RED::RenderShaderParameter misc( "misc", 3, RED::RenderShaderParameter::PSH );
misc.SetValue( RED::Vector4( iSilhouetteCutoff, iSpecularCutoff, iShininess, 0.f ) );
RC_TEST( shader.AddParameter( misc, RED_LALL ) );
RC_TEST( shader.AddParameter( misc, RED_LALL, RED::HW_SOFT_TRACER ) );

// Setup the reference to the shadow image.
RED::RenderShaderParameter paramshadow( "shadowimage", 0, RED::RenderShaderParameter::PSH );
paramshadow.SetReference( RED::RenderShaderParameter::REF_LIGHT_SHADOW_IMAGE_TEX );
RC_TEST( shader.AddParameter( paramshadow, RED_LALL ) );
RC_TEST( shader.AddParameter( paramshadow, RED_LALL, RED::HW_SOFT_TRACER ) );

// Setup the reference to the light diffuse color.
RED::RenderShaderParameter paramlight( "lightdiffcol", 4, RED::RenderShaderParameter::PSH );
paramlight.SetReference( RED::RenderShaderParameter::REF_LIGHT_DIFCOL );
RC_TEST( shader.AddParameter( paramlight, RED_LALL ) );
RC_TEST( shader.AddParameter( paramlight, RED_LALL, RED::HW_SOFT_TRACER ) );


// Setup the vertex shader references:
RED::RenderShaderParameter parampolyfacing( "polygon_facing", 0, RED::RenderShaderParameter::VSH );
parampolyfacing.SetReference( RED::RenderShaderParameter::REF_POLYGON_FACING );
RC_TEST( shader.AddParameter( parampolyfacing, RED_LALL ) );

RED::RenderShaderParameter paramlightpos( "light_pos_vcs", 2, RED::RenderShaderParameter::VSH );
paramlightpos.SetReference( RED::RenderShaderParameter::REF_LIGHT_POS_VCS );
RC_TEST( shader.AddParameter( paramlightpos, RED_LALL ) );

That’s it for the shader inputs binding. Everything is duplicated to address both hardware (default one) and software targets (RED::HW_SOFT_TRACER).
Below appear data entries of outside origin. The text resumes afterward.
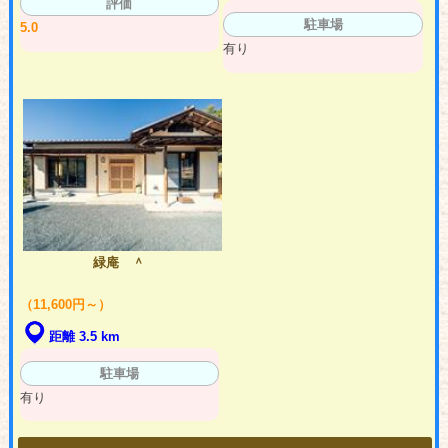
評価
駐車場
5.0
有り
緑庵 ＾
（11,600円～）
距離 3.5 km
駐車場
有り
Our custom shader is finally added to the material just the same way we did for the built-in ambient shader:

RC_TEST( imat->RegisterShader( shader, iresmgr->GetState() ) );
RC_TEST( imat->AddShaderToPass( shader.GetID(), RED::MTL_LIT, RED::LIST_LAST, RED::LayerSet::ALL_LAYERS, iresmgr->GetState() ) );

Note

The rendering pass where the shader is added is now RED::MTL_LIT (the ambient shader was added to the RED::MTL_PRELIT pass). This is because our shader must be evaluated for each light source in the scene (where the ambient needs to be called only once!).

The material is now complete and supports both hardware and software rendering.